### Work item
Below are some records. Copy every line in them that holds "ENERSUN".

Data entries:
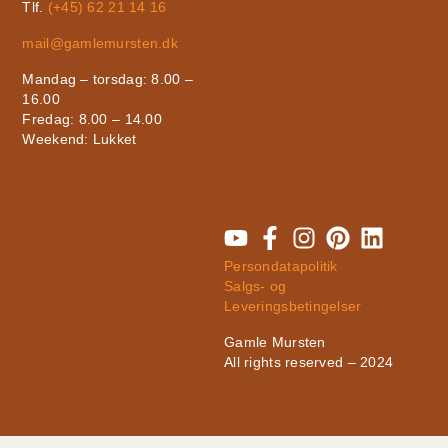
Tlf.
(+45) 62 21 14 16
mail@gamlemursten.dk
Mandag – torsdag: 8.00 –
16.00
Fredag: 8.00 – 14.00
Weekend: Lukket
Persondatapolitik
Salgs- og
Leveringsbetingelser
Gamle Mursten
All rights reserved – 2024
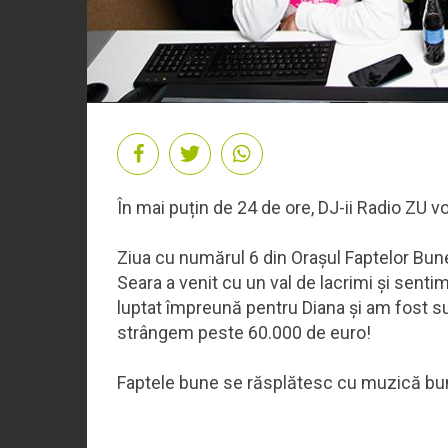
În mai puțin de 24 de ore, DJ-ii Radio ZU v
Ziua cu numărul 6 din Orașul Faptelor Bun
Seara a venit cu un val de lacrimi și senti
luptat împreună pentru Diana și am fost s
strângem peste 60.000 de euro!
Faptele bune se răsplătesc cu muzică bun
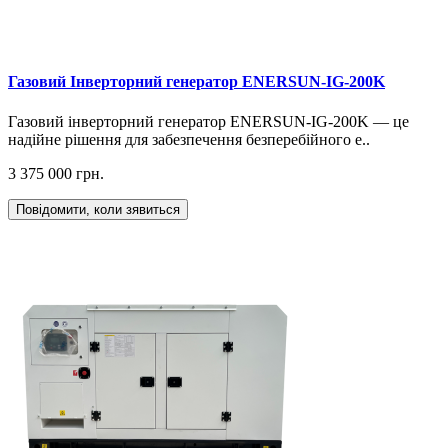
Газовий Інверторний генератор ENERSUN-IG-200K
Газовий інверторний генератор ENERSUN-IG-200K — це
надійне рішення для забезпечення безперебійного е..
3 375 000 грн.
Повідомити, коли зявиться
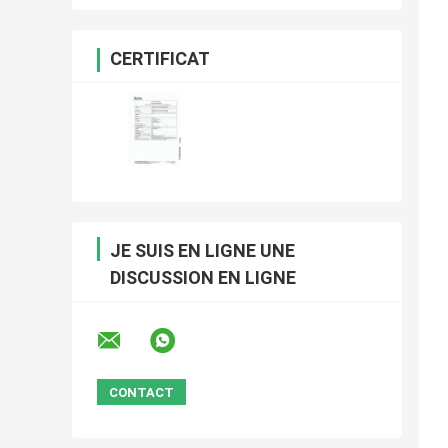
CERTIFICAT
JE SUIS EN LIGNE UNE
DISCUSSION EN LIGNE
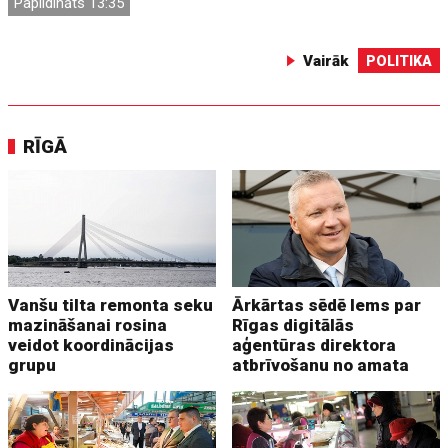
Papildināts 13:35
Vairāk
POLITIKA
RĪGĀ
Vanšu tilta remonta seku
Ārkārtas sēdē lems par
mazināšanai rosina
Rīgas digitālās
veidot koordinācijas
aģentūras direktora
grupu
atbrīvošanu no amata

### Task output
Газовий Інверторний генератор ENERSUN-IG-200K
Газовий інверторний генератор ENERSUN-IG-200K — це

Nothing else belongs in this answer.